→ WHAT YOU SHOULD DO
The entries below are to be returned as written, with all pictures dropped.

(Excerpts from a dataset)
----------
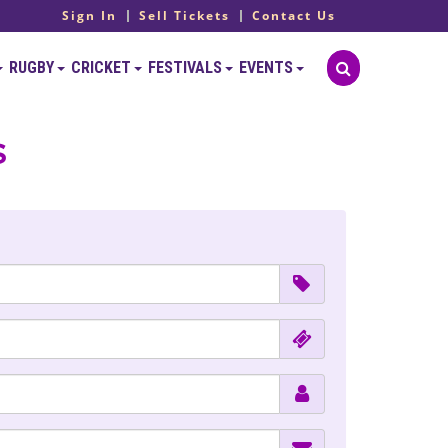
Sign In
Sell Tickets
Contact Us
RUGBY
CRICKET
FESTIVALS
EVENTS
s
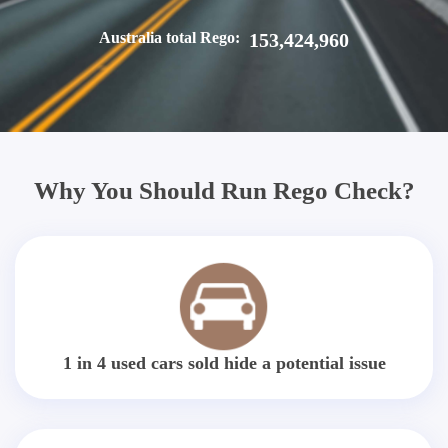
Australia total Rego:
153,424,960
Why You Should Run Rego Check?
1 in 4 used cars sold hide a potential issue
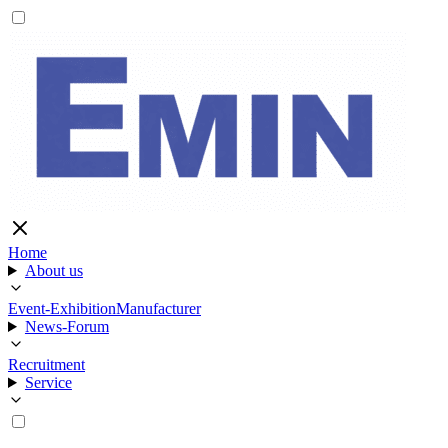
Home
About us
Event-Exhibition
Manufacturer
News-Forum
Recruitment
Service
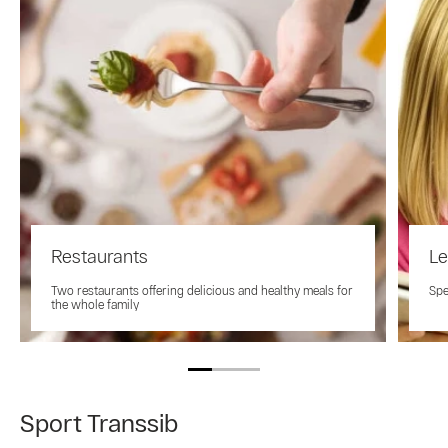
Restaurants
Le
Two restaurants offering delicious and healthy meals for
Spe
the whole family
Sport Transsib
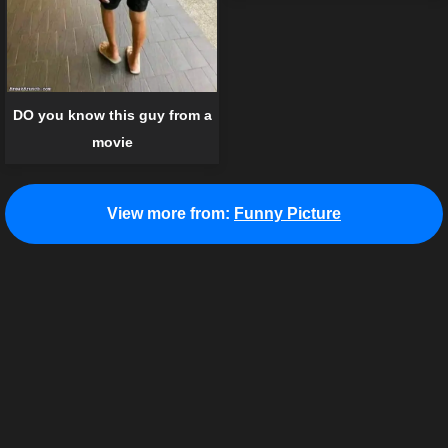
DO you know this guy from a
movie
View more from:
Funny Picture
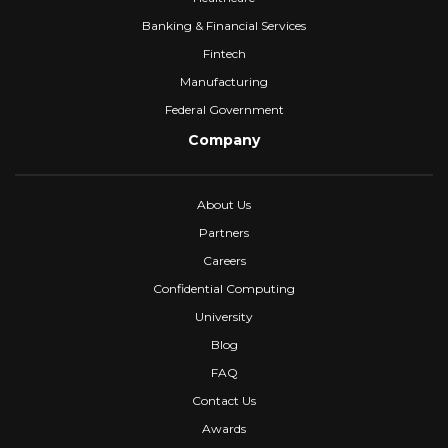
Banking & Financial Services
Fintech
Manufacturing
Federal Government
Company
About Us
Partners
Careers
Confidential Computing
University
Blog
FAQ
Contact Us
Awards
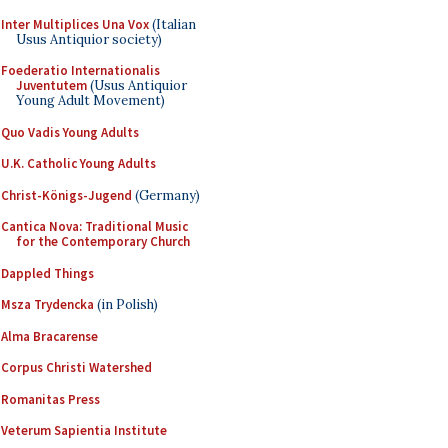
Inter Multiplices Una Vox
(Italian
Usus Antiquior society)
Foederatio Internationalis
Juventutem
(Usus Antiquior
Young Adult Movement)
Quo Vadis Young Adults
U.K. Catholic Young Adults
Christ-Königs-Jugend
(Germany)
Cantica Nova: Traditional Music
for the Contemporary Church
Dappled Things
Msza Trydencka
(in Polish)
Alma Bracarense
Corpus Christi Watershed
Romanitas Press
Veterum Sapientia Institute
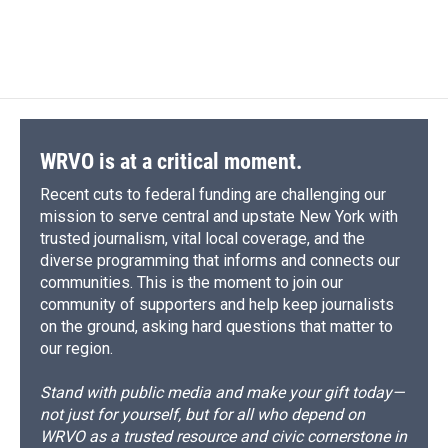
WRVO is at a critical moment.
Recent cuts to federal funding are challenging our
mission to serve central and upstate New York with
trusted journalism, vital local coverage, and the
diverse programming that informs and connects our
communities. This is the moment to join our
community of supporters and help keep journalists
on the ground, asking hard questions that matter to
our region.
Stand with public media and make your gift today—
not just for yourself, but for all who depend on
WRVO as a trusted resource and civic cornerstone in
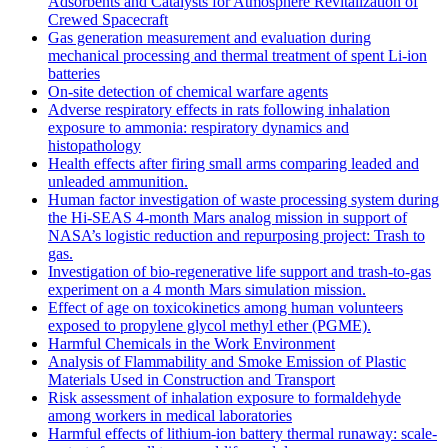
Adsorbents and Catalysts for Atmosphere Revitalization of
Crewed Spacecraft
Gas generation measurement and evaluation during
mechanical processing and thermal treatment of spent Li-ion
batteries
On-site detection of chemical warfare agents
Adverse respiratory effects in rats following inhalation
exposure to ammonia: respiratory dynamics and
histopathology
Health effects after firing small arms comparing leaded and
unleaded ammunition.
Human factor investigation of waste processing system during
the Hi-SEAS 4-month Mars analog mission in support of
NASA’s logistic reduction and repurposing project: Trash to
gas.
Investigation of bio-regenerative life support and trash-to-gas
experiment on a 4 month Mars simulation mission.
Effect of age on toxicokinetics among human volunteers
exposed to propylene glycol methyl ether (PGME).
Harmful Chemicals in the Work Environment
Analysis of Flammability and Smoke Emission of Plastic
Materials Used in Construction and Transport
Risk assessment of inhalation exposure to formaldehyde
among workers in medical laboratories
Harmful effects of lithium-ion battery thermal runaway: scale-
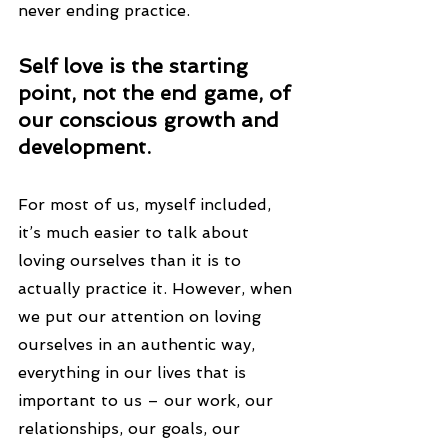
never ending practice.
Self love is the starting 
point, not the end game, of 
our conscious growth and 
development.
For most of us, myself included, 
it’s much easier to talk about 
loving ourselves than it is to 
actually practice it. However, when 
we put our attention on loving 
ourselves in an authentic way, 
everything in our lives that is 
important to us – our work, our 
relationships, our goals, our 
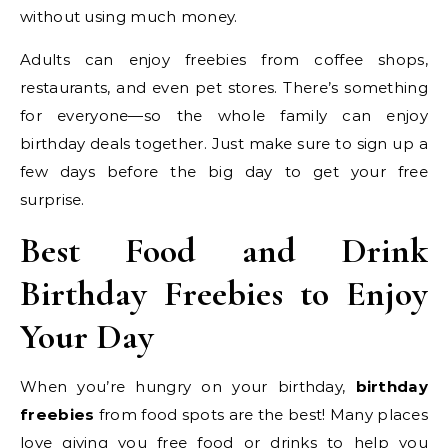
without using much money.
Adults can enjoy freebies from coffee shops,
restaurants, and even pet stores. There’s something
for everyone—so the whole family can enjoy
birthday deals together. Just make sure to sign up a
few days before the big day to get your free
surprise.
Best Food and Drink
Birthday Freebies to Enjoy
Your Day
When you’re hungry on your birthday,
birthday
freebies
from food spots are the best! Many places
love giving you free food or drinks to help you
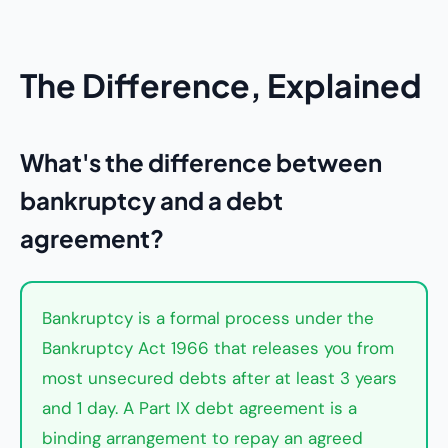
The Difference, Explained
What's the difference between
bankruptcy and a debt
agreement?
Bankruptcy is a formal process under the
Bankruptcy Act 1966 that releases you from
most unsecured debts after at least 3 years
and 1 day. A Part IX debt agreement is a
binding arrangement to repay an agreed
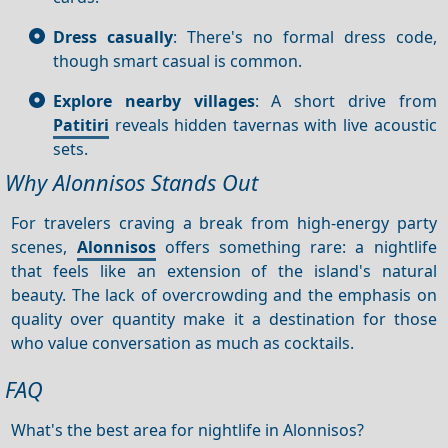
Dress casually
: There's no formal dress code,
though smart casual is common.
Explore nearby villages
: A short drive from
Patitiri
reveals hidden tavernas with live acoustic
sets.
Why Alonnisos Stands Out
For travelers craving a break from high-energy party
scenes,
Alonnisos
offers something rare: a nightlife
that feels like an extension of the island's natural
beauty. The lack of overcrowding and the emphasis on
quality over quantity make it a destination for those
who value conversation as much as cocktails.
FAQ
What's the best area for nightlife in Alonnisos?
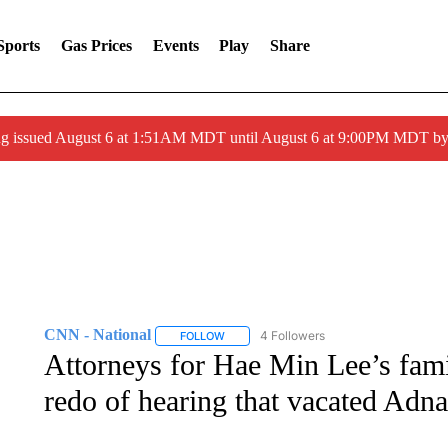
Sports
Gas Prices
Events
Play
Share
ng issued August 6 at 1:51AM MDT until August 6 at 9:00PM MDT 
CNN - National
4 Followers
FOLLOW
FOLLOW "CNN - NATIONAL" TO RECEIVE 
Attorneys for Hae Min Lee’s fami
redo of hearing that vacated Adn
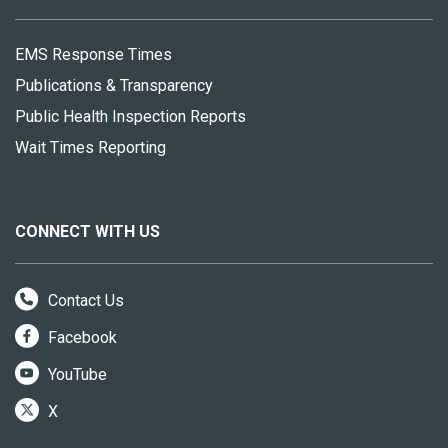
EMS Response Times
Publications & Transparency
Public Health Inspection Reports
Wait Times Reporting
CONNECT WITH US
Contact Us
Facebook
YouTube
X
----------
→ PROBLEM SOLUTION
Sign In
Sell Tickets
Contact Us
RUGBY
CRICKET
FESTIVALS
EVENTS
s
Australia total Rego:
153,424,960
Why You Should Run Rego Check?
1 in 4 used cars sold hide a potential issue
Home
About us
Event-Exhibition
Manufacturer
News-Forum
Recruitment
Service
Restaurants
Le
Two restaurants offering delicious and healthy meals for
Spe
the whole family
Sport Transsib
DO you know this guy from a
movie
View more from:
Funny Picture
Banking & Financial Services
Fintech
Manufacturing
Federal Government
Company
About Us
Partners
Careers
Confidential Computing
University
Blog
FAQ
Contact Us
Awards
Inter Multiplices Una Vox
(Italian
Usus Antiquior society)
Foederatio Internationalis
Juventutem
(Usus Antiquior
Young Adult Movement)
Quo Vadis Young Adults
U.K. Catholic Young Adults
Christ-Königs-Jugend
(Germany)
Cantica Nova: Traditional Music
for the Contemporary Church
Dappled Things
Msza Trydencka
(in Polish)
Alma Bracarense
Corpus Christi Watershed
Romanitas Press
Veterum Sapientia Institute
WRVO is at a critical moment.
Recent cuts to federal funding are challenging our
mission to serve central and upstate New York with
trusted journalism, vital local coverage, and the
diverse programming that informs and connects our
communities. This is the moment to join our
community of supporters and help keep journalists
on the ground, asking hard questions that matter to
our region.
Stand with public media and make your gift today—
not just for yourself, but for all who depend on
WRVO as a trusted resource and civic cornerstone in
Adsorbents and Catalysts for Atmosphere Revitalization of
Crewed Spacecraft
Gas generation measurement and evaluation during
mechanical processing and thermal treatment of spent Li-ion
batteries
On-site detection of chemical warfare agents
Adverse respiratory effects in rats following inhalation
exposure to ammonia: respiratory dynamics and
histopathology
Health effects after firing small arms comparing leaded and
unleaded ammunition.
Human factor investigation of waste processing system during
the Hi-SEAS 4-month Mars analog mission in support of
NASA’s logistic reduction and repurposing project: Trash to
gas.
Investigation of bio-regenerative life support and trash-to-gas
experiment on a 4 month Mars simulation mission.
Effect of age on toxicokinetics among human volunteers
exposed to propylene glycol methyl ether (PGME).
Harmful Chemicals in the Work Environment
Analysis of Flammability and Smoke Emission of Plastic
Materials Used in Construction and Transport
Risk assessment of inhalation exposure to formaldehyde
among workers in medical laboratories
Harmful effects of lithium-ion battery thermal runaway: scale-
never ending practice.
Self love is the starting 
point, not the end game, of 
our conscious growth and 
development.
For most of us, myself included, 
it’s much easier to talk about 
loving ourselves than it is to 
actually practice it. However, when 
we put our attention on loving 
ourselves in an authentic way, 
everything in our lives that is 
important to us – our work, our 
relationships, our goals, our 
without using much money.
Adults can enjoy freebies from coffee shops,
restaurants, and even pet stores. There’s something
for everyone—so the whole family can enjoy
birthday deals together. Just make sure to sign up a
few days before the big day to get your free
surprise.
Best Food and Drink
Birthday Freebies to Enjoy
Your Day
When you’re hungry on your birthday,
birthday
freebies
from food spots are the best! Many places
love giving you free food or drinks to help you
The Difference, Explained
What's the difference between
bankruptcy and a debt
agreement?
Bankruptcy is a formal process under the
Bankruptcy Act 1966 that releases you from
most unsecured debts after at least 3 years
and 1 day. A Part IX debt agreement is a
binding arrangement to repay an agreed
Dress casually
: There's no formal dress code,
though smart casual is common.
Explore nearby villages
: A short drive from
Patitiri
reveals hidden tavernas with live acoustic
sets.
Why Alonnisos Stands Out
For travelers craving a break from high-energy party
scenes,
Alonnisos
offers something rare: a nightlife
that feels like an extension of the island's natural
beauty. The lack of overcrowding and the emphasis on
quality over quantity make it a destination for those
who value conversation as much as cocktails.
FAQ
What's the best area for nightlife in Alonnisos?
Sports
Gas Prices
Events
Play
Share
ng issued August 6 at 1:51AM MDT until August 6 at 9:00PM MDT 
CNN - National
4 Followers
FOLLOW
FOLLOW "CNN - NATIONAL" TO RECEIVE 
Attorneys for Hae Min Lee’s fami
redo of hearing that vacated Adn
EMS Response Times
Publications & Transparency
Public Health Inspection Reports
Wait Times Reporting
CONNECT WITH US
Contact Us
Facebook
YouTube
X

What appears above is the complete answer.